Microsoft  made its first ever appearance before the U.S. Supreme Court today, arguing copies of Windows shipped abroad should not be subject to U.S. infringement laws.

Despite years of litigation over matters large and small, no Microsoft case had made it to the Supreme Court before Redmond decided to appeal lower court decisions holding the software giant liable for infringing AT&T  speech recognition technology contained in Windows.

U.S. courts have already ruled Microsoft infringed on AT&T’s patent in U.S. copies of Windows and the two companies reached an undisclosed settlement. AT&T, however, insists copies of Windows shipped overseas also infringe its patent.

AT&T contends that U.S. patent law prohibits companies from shipping component parts overseas for assembly to avoid U.S. patent laws. Both a U.S. district court and the U.S. Court of Appeals for the Federal Circuit ruled in At&T’s favor.

Microsoft compiles the source code for Windows on a master disk, or “golden master,” to be shipped to foreign countries. AT&T says the disk amounts to a component part of Windows.

“Our position is that it’s not a component of the final product computers that are made abroad,” Microsoft attorney and former solicitor general Ted Olson told the justices. “What is a component is a replication, a copy of a new hard drive or a new disk that’s made a part of those computers.”
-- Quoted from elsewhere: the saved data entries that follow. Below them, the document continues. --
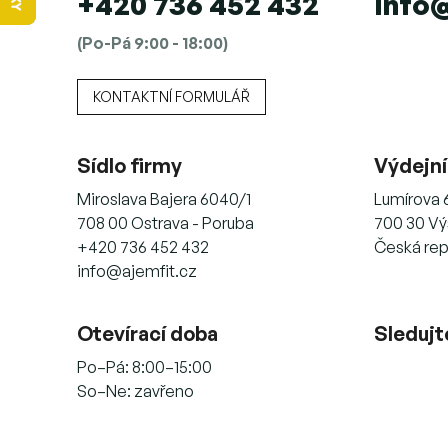
+420 736 452 432
info
(Po-Pá 9:00 - 18:00)
KONTAKTNÍ FORMULÁŘ
Sídlo firmy
Výdejní
Miroslava Bajera 6040/1
Lumírova 
708 00 Ostrava - Poruba
700 30 Vý
+420 736 452 432
Česká rep
info@ajemfit.cz
Otevírací doba
Sledujt
Po–Pá: 8:00–15:00
So–Ne: zavřeno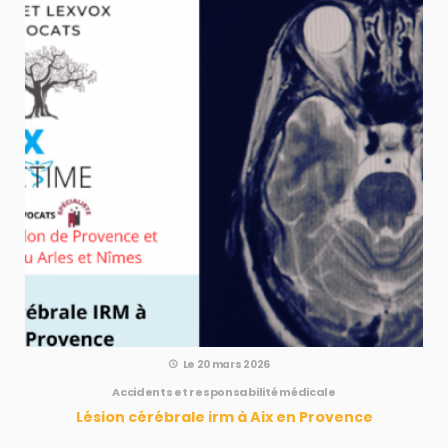
Le 20 mars 2026
Accidents et responsabilité médicale
Lésion cérébrale irm à Aix en Provence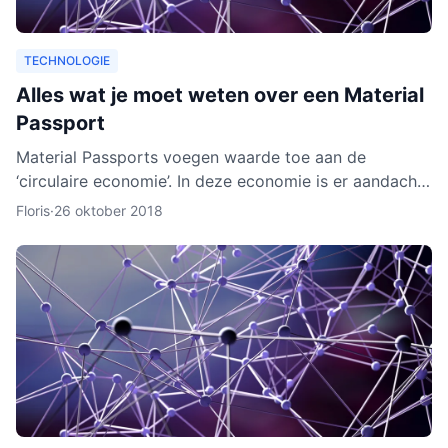
TECHNOLOGIE
Alles wat je moet weten over een Material
Passport
Material Passports voegen waarde toe aan de
‘circulaire economie’. In deze economie is er aandacht
voor het hergebruik van materialen. We gaan dan
Floris
·
26 oktober 2018
milieuvriende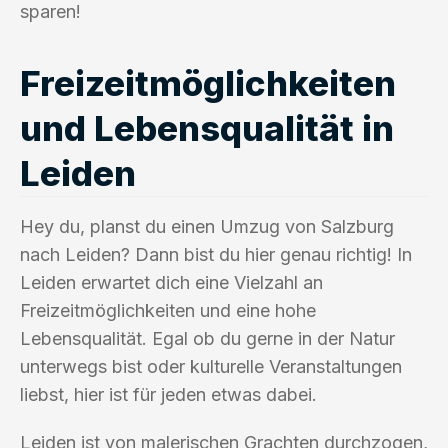
sparen!
Freizeitmöglichkeiten
und Lebensqualität in
Leiden
Hey du, planst du einen Umzug von Salzburg
nach Leiden? Dann bist du hier genau richtig! In
Leiden erwartet dich eine Vielzahl an
Freizeitmöglichkeiten und eine hohe
Lebensqualität. Egal ob du gerne in der Natur
unterwegs bist oder kulturelle Veranstaltungen
liebst, hier ist für jeden etwas dabei.
Leiden ist von malerischen Grachten durchzogen,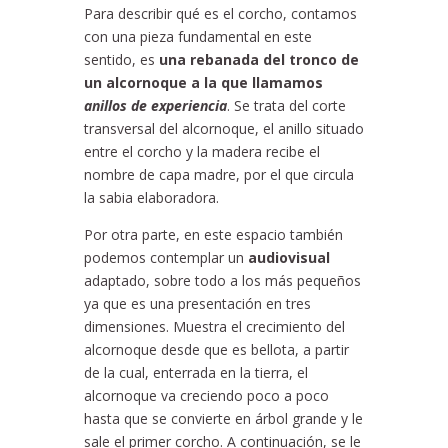
Para describir qué es el corcho, contamos
con una pieza fundamental en este
sentido, es
una rebanada del tronco de
un alcornoque a la que llamamos
anillos de experiencia
. Se trata del corte
transversal del alcornoque, el anillo situado
entre el corcho y la madera recibe el
nombre de capa madre, por el que circula
la sabia elaboradora.
Por otra parte, en este espacio también
podemos contemplar un
audiovisual
adaptado, sobre todo a los más pequeños
ya que es una presentación en tres
dimensiones. Muestra el crecimiento del
alcornoque desde que es bellota, a partir
de la cual, enterrada en la tierra, el
alcornoque va creciendo poco a poco
hasta que se convierte en árbol grande y le
sale el primer corcho. A continuación, se le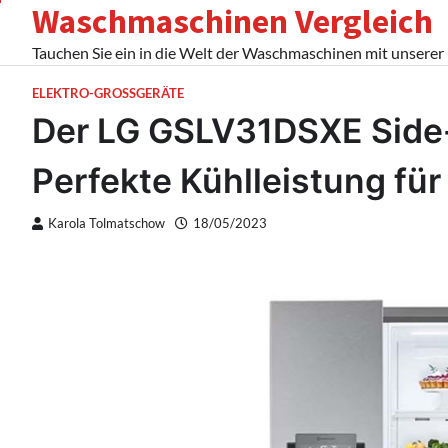
Waschmaschinen Vergleich
Skip
to
Tauchen Sie ein in die Welt der Waschmaschinen mit unserer
content
ELEKTRO-GROSSGERÄTE
Der LG GSLV31DSXE Side-
Perfekte Kühlleistung fü
Karola Tolmatschow
18/05/2023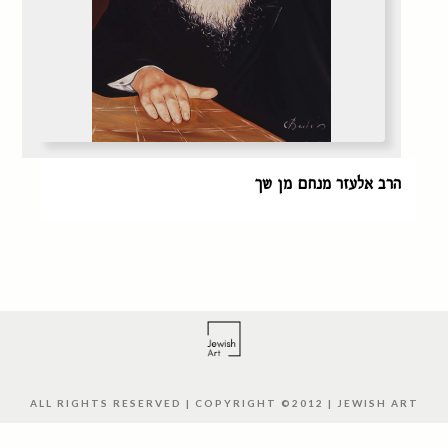
הרב אלעזר מנחם מן שך
ALL RIGHTS RESERVED | COPYRIGHT ©2012 | JEWISH ART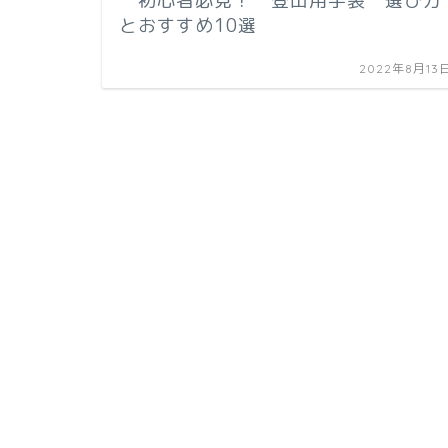
初心者必見！ 登山用手袋 選び方
とおすすめ10選
2022年8月13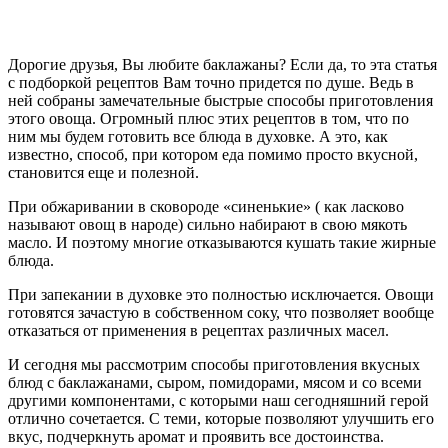
Дорогие друзья, Вы любите баклажаны? Если да, то эта статья
с подборкой рецептов Вам точно придется по душе. Ведь в
ней собраны замечательные быстрые способы приготовления
этого овоща. Огромный плюс этих рецептов в том, что по
ним мы будем готовить все блюда в духовке. А это, как
известно, способ, при котором еда помимо просто вкусной,
становится еще и полезной.
При обжаривании в сковороде «синенькие» ( как ласково
называют овощ в народе) сильно набирают в свою мякоть
масло. И поэтому многие отказываются кушать такие жирные
блюда.
При запекании в духовке это полностью исключается. Овощи
готовятся зачастую в собственном соку, что позволяет вообще
отказаться от применения в рецептах различных масел.
И сегодня мы рассмотрим способы приготовления вкусных
блюд с баклажанами, сыром, помидорами, мясом и со всеми
другими компонентами, с которыми наш сегодняшний герой
отлично сочетается. С теми, которые позволяют улучшить его
вкус, подчеркнуть аромат и проявить все достоинства.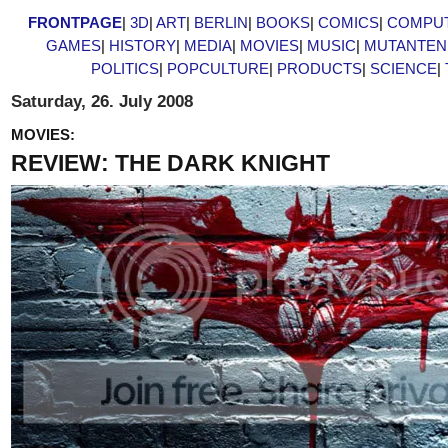
FRONTPAGE
|
3D
|
ART
|
BERLIN
|
BOOKS
|
COMICS
|
COMPU
GAMES
|
HISTORY
|
MEDIA
|
MOVIES
|
MUSIC
|
MUTANTEN
POLITICS
|
POPCULTURE
|
PRODUCTS
|
SCIENCE
|
Saturday, 26. July 2008
MOVIES:
REVIEW: THE DARK KNIGHT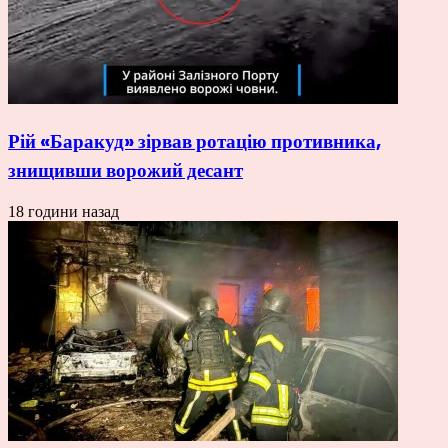
Рій «Баракуд» зірвав ротацію противника,
знищивши ворожий десант
18 години назад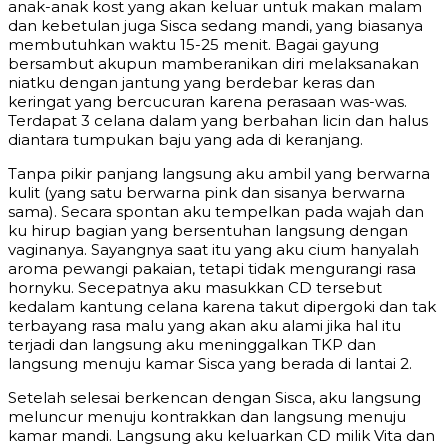
anak-anak kost yang akan keluar untuk makan malam
dan kebetulan juga Sisca sedang mandi, yang biasanya
membutuhkan waktu 15-25 menit. Bagai gayung
bersambut akupun mamberanikan diri melaksanakan
niatku dengan jantung yang berdebar keras dan
keringat yang bercucuran karena perasaan was-was.
Terdapat 3 celana dalam yang berbahan licin dan halus
diantara tumpukan baju yang ada di keranjang.
Tanpa pikir panjang langsung aku ambil yang berwarna
kulit (yang satu berwarna pink dan sisanya berwarna
sama). Secara spontan aku tempelkan pada wajah dan
ku hirup bagian yang bersentuhan langsung dengan
vaginanya. Sayangnya saat itu yang aku cium hanyalah
aroma pewangi pakaian, tetapi tidak mengurangi rasa
hornyku. Secepatnya aku masukkan CD tersebut
kedalam kantung celana karena takut dipergoki dan tak
terbayang rasa malu yang akan aku alami jika hal itu
terjadi dan langsung aku meninggalkan TKP dan
langsung menuju kamar Sisca yang berada di lantai 2.
Setelah selesai berkencan dengan Sisca, aku langsung
meluncur menuju kontrakkan dan langsung menuju
kamar mandi. Langsung aku keluarkan CD milik Vita dan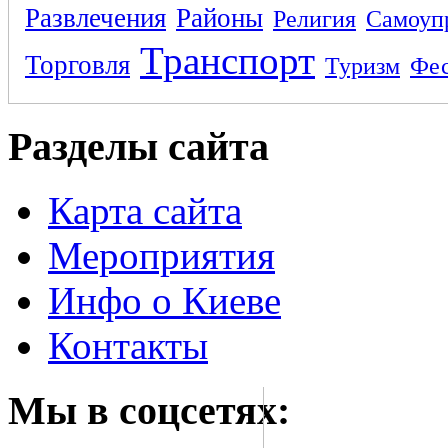
Развлечения
Районы
Религия
Самоуп
Транспорт
Торговля
Туризм
Фес
Разделы сайта
Карта сайта
Мероприятия
Инфо о Киеве
Контакты
Мы в соцсетях: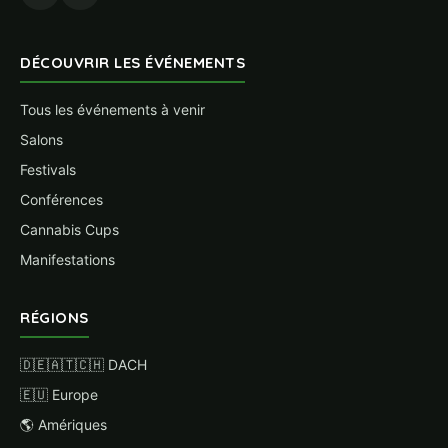
DÉCOUVRIR LES ÉVÉNEMENTS
Tous les événements à venir
Salons
Festivals
Conférences
Cannabis Cups
Manifestations
RÉGIONS
🇩🇪🇦🇹🇨🇭 DACH
🇪🇺 Europe
🌎 Amériques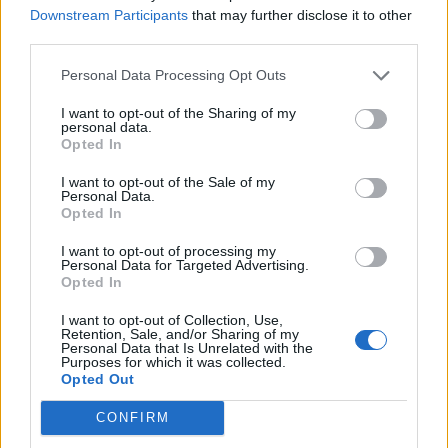
Downstream Participants
that may further disclose it to other
third parties.
Personal Data Processing Opt Outs
I want to opt-out of the Sharing of my
personal data.
Opted In
I want to opt-out of the Sale of my
Personal Data.
VAI ALLA VERSIONE CLASSICA
Opted In
I want to opt-out of processing my
Personal Data for Targeted Advertising.
Opted In
Il materiale (testo, foto e video) consultabile in questo portale è di nostra proprietà.
Alcune foto (screenshot) ed articoli presenti su "Juventus Magazine" sono in parte giunti
I want to opt-out of Collection, Use,
da internet, in quanto arrivati alla nostra attenzione attraverso regolari comunicati
Retention, Sale, and/or Sharing of my
stampa con immagini e testi allegati ed autorizzati alla pubblicazione, e quindi valutati
Personal Data that Is Unrelated with the
di pubblico dominio. Se i soggetti o gli autori avessero qualcosa in contrario alla
Purposes for which it was collected.
pubblicazione, non avranno che da segnalarlo alla redazione (indirizzo email:
Opted Out
redazione@napolimagazine.com
), che provvederà prontamente alla rimozione.
"Juventus Magazine" non è una testata giornalistica, ma un sito di informazione di
CONFIRM
proprietà di Napoli Magazine, e non è in alcun modo collegato alla Juventus S.p.A., che
ne detiene tutti i marchi e diritti.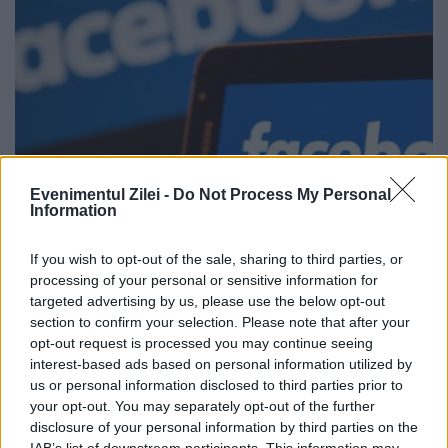
Evenimentul Zilei -
Do Not Process My Personal
Information
Mare atenție la ce postați pe
If you wish to opt-out of the sale, sharing to third parties, or
Facebook! Ce i-a făcut Poliția unui
processing of your personal or sensitive information for
bărbat care a postat un mesaj pe
targeted advertising by us, please use the below opt-out
section to confirm your selection. Please note that after your
rețeaua de socializare
opt-out request is processed you may continue seeing
interest-based ads based on personal information utilized by
19 MARTIE 2018
us or personal information disclosed to third parties prior to
your opt-out. You may separately opt-out of the further
Un bărbat a fost amendat, după ce a
disclosure of your personal information by third parties on the
IAB’s list of downstream participants. This information may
Microsoft is backed in the case by a number of technology companies and the U.S. government, which contends the appeals court ruling puts American companies at a global competitive disadvantage and attempts to extend U.S. patent law in to other countries.

U.S. software companies worry if the Supreme Court upholds the lower court decisions against Microsoft, research and development efforts will have to be shipped offshore to avoid violating U.S. patent laws.

“Now AT&T’s contrary view is that the abstract code… is the component,” Assistant Solicitor General Daryl Joseffer told the court. “The reason that can’t be is that object code in the abstract is just a series of 1’s and 0’s.”

AT&T attorney Seth Waxman said whether Microsoft sends one master disk for later copying or 100,000 copies of Windows on separate disks, the end result is infringement. He also contended the source code is an essential component of Windows that combines with the computer.

“Here what we have is the object code that is the precise commands that… interact continuously with the hard drive and with the processor in order to make physical changes on an ongoing basis,” Waxman said.

Justice David Souter pressed Waxman on his interpretation.

“The ‘continously’ does not describe the process of going from the master disk to what you claim to be the infringing computer in Europe,” Souter said.

“The master disk functions like a blueprint. The blueprint is put in some kind of machine in Europe. And by the use of the blueprint, the machine puts electrical charges on a disk or hard drive.”

Waxman said the blueprint analogy wasn’t appropriate, arguing the source code was not simply a set instructions, which wouldn’t be covered by patent law. Instead, he said, the code is “instructions about what the other things that are made should do and how they do it.”

“It’s not just how it is supplied. It’s not just how it’s combined,” Waxman said. “It’s how it interacts dynamically within the computer. And that’s why we say it’s a component.”

The court is expected to rule on the case in July.